President of the Presidency of the LCY Central Committee
- In office 20 October 1981 – 29 June 1982
- Preceded by: Lazar Mojsov
- Succeeded by: Mitja Ribičič

Secretary of the Executive Committee of the League of Communists of Croatia
- In office 9 April 1974 – 26 April 1978
- President: Josip Vrhovec
- Preceded by: Pero Pirker
- Succeeded by: Milutin Baltic

Personal details
- Born: 1 December 1919 Gospić, Kingdom of Serbs, Croats, and Slovenes (modern Croatia)
- Died: 21 December 2014 (aged 95) Zagreb, Croatia
- Party: League of Communists of Yugoslavia (SKJ)
- Alma mater: University of Zagreb (Faculty of Law)

= Dušan Dragosavac =

Yugoslav politician

Dušan Dragosavac (Душан Драгосавац; 1 December 1919 – 21 December 2014) was a Croatian Serb politician who served as President of the League of Communists of Yugoslavia from 20 October 1981 until 29 June 1982.

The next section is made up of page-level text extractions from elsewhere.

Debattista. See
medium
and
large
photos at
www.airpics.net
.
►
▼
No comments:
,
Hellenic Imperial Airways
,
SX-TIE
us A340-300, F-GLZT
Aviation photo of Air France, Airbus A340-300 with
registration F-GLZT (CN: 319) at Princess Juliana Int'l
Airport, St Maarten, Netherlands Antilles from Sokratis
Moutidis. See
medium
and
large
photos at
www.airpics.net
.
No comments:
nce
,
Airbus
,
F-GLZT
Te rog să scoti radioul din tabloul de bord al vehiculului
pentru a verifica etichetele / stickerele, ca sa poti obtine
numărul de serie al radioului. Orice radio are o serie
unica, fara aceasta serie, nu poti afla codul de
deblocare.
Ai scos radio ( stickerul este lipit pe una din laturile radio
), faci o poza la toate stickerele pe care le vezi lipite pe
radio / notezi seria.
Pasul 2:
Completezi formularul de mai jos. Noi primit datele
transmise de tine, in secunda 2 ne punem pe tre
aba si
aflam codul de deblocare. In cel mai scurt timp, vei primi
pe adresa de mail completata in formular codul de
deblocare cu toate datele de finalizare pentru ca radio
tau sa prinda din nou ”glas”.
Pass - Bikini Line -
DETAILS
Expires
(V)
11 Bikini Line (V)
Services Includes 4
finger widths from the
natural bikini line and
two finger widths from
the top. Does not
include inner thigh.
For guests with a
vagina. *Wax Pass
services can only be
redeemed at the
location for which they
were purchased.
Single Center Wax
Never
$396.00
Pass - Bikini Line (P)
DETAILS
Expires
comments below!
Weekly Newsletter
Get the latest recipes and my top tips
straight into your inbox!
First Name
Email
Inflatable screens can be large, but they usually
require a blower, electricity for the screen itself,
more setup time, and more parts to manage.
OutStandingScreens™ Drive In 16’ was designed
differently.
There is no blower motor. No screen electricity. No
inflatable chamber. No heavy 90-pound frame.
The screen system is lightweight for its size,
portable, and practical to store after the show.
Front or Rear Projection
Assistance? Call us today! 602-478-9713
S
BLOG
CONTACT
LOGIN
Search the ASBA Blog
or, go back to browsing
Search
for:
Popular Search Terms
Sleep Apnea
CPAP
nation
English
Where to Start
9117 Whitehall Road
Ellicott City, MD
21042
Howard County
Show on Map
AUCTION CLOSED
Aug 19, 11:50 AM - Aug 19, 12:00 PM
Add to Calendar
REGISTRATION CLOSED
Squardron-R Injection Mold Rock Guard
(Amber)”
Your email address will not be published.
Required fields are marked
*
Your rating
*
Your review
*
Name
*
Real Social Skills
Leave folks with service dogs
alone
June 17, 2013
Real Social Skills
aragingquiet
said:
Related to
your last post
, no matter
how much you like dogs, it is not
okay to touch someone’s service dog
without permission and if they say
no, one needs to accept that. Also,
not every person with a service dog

Born in the village of Vrebac near Gospić, Dragosavac graduated from the University of Zagreb Faculty of Law. He joined the Young Communist League of Yugoslavia (SKOJ) in 1941 and the League of Communists of Yugoslavia (SKJ) in 1942. During World War II he was a member of the Yugoslav Partisans. After the war he spent his entire career in politics and since the 1950s held various senior positions in the League of Communists of Croatia (SKH), the Croatian branch of the SKJ. He died on 21 December 2014, aged 95.